Why is it that so many filmmakers have switched to low-fi hi-def cameras? The cynical answer is also the easy one: it’s much cheaper. But, when asked to justify the stylistic choice, most will opt for “verisimilitude,” which frequently makes little sense. “Stake Land” is a superb argument against this mentality, taking place in a genre -- post-apocalyptic horror road movie -- where “verisimilitude” has been accepted as a default from unimaginative filmmakers. In essence, why would we want verisimilitude to capture the umpteenth variation on this post-apocalyptic wasteland?

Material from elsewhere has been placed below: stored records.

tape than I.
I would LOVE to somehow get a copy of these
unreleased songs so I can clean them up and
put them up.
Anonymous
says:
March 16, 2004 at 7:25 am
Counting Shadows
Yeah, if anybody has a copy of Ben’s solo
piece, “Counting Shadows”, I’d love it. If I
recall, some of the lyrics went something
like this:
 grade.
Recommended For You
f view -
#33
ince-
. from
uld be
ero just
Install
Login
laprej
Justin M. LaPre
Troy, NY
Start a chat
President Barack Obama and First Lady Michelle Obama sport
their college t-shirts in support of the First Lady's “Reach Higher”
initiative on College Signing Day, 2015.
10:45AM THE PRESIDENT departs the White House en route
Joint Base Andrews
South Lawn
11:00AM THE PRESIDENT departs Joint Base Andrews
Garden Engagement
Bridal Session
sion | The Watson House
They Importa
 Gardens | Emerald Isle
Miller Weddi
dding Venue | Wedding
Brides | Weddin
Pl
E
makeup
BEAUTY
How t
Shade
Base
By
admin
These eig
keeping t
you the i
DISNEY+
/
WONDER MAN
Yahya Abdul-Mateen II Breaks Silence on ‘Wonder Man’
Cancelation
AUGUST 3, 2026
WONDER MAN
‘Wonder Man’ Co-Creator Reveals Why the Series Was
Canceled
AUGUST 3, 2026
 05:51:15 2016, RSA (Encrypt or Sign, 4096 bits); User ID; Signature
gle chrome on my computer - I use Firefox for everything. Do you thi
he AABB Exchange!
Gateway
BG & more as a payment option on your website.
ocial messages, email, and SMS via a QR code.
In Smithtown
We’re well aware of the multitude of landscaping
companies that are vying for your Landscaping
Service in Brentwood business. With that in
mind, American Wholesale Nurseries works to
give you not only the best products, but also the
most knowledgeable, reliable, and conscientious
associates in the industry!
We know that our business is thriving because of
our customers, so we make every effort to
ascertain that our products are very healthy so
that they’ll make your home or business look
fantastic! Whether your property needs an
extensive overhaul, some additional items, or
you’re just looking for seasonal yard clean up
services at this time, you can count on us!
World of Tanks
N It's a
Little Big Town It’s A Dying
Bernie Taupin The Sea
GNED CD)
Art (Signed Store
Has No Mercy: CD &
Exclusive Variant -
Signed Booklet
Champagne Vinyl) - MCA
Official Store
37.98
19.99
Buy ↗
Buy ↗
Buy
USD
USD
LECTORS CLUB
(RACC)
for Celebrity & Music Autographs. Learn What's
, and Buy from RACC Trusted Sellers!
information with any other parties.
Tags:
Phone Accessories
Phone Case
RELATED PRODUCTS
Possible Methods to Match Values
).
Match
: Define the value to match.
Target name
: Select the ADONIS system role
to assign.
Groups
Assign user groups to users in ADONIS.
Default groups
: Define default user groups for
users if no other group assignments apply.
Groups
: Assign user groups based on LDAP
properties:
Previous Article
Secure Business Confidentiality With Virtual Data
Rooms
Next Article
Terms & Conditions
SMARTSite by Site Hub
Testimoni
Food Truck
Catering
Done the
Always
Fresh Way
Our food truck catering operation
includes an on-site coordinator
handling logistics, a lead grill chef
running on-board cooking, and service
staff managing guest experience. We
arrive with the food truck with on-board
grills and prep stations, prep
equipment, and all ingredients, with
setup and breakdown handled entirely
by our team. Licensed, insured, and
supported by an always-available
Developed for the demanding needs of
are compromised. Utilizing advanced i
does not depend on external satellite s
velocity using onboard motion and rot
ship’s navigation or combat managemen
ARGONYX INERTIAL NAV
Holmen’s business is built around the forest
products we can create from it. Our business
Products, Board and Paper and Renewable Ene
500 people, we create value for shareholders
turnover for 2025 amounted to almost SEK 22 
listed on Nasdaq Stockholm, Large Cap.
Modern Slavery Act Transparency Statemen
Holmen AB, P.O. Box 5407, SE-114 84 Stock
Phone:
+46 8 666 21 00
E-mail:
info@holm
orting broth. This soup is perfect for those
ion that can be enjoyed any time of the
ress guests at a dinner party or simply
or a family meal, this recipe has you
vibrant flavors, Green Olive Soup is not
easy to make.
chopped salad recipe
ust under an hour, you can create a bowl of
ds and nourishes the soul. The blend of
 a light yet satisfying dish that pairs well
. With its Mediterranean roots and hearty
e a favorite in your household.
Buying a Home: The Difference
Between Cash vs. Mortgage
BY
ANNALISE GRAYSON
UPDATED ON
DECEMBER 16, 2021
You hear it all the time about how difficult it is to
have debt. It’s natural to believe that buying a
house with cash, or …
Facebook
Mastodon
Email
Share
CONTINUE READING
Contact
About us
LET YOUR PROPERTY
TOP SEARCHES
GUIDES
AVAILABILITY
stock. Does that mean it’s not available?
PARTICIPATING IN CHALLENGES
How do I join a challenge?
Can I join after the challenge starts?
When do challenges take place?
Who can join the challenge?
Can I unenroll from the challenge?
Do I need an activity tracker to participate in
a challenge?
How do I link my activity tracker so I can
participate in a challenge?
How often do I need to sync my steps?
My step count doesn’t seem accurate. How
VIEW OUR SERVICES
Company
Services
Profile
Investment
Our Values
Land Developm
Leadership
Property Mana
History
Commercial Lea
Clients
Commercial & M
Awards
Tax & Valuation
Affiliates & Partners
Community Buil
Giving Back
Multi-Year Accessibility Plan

“Stake Land” takes place in the deep south, in a not-too-distant future where innocents have been infected by a vampiric virus. Not infected are Martin and the unnamed Mister, a young-and-old combo relying on each other to navigate a barren wasteland, that now depleted of people, might as well be upstate New York or the rural Midwest -- the non-specific dialect spoken further cements the narrative as a Hollywood conceit more than an actual vampire world. Martin has grown up in an existence of no hope, leaning on Mister to lean about past customs, manners and belief systems. Okay, he really just takes the opportunity to teach the boy how to deliver iconic poses and brood over the soft, bisected remains of a bitter bloodsucker.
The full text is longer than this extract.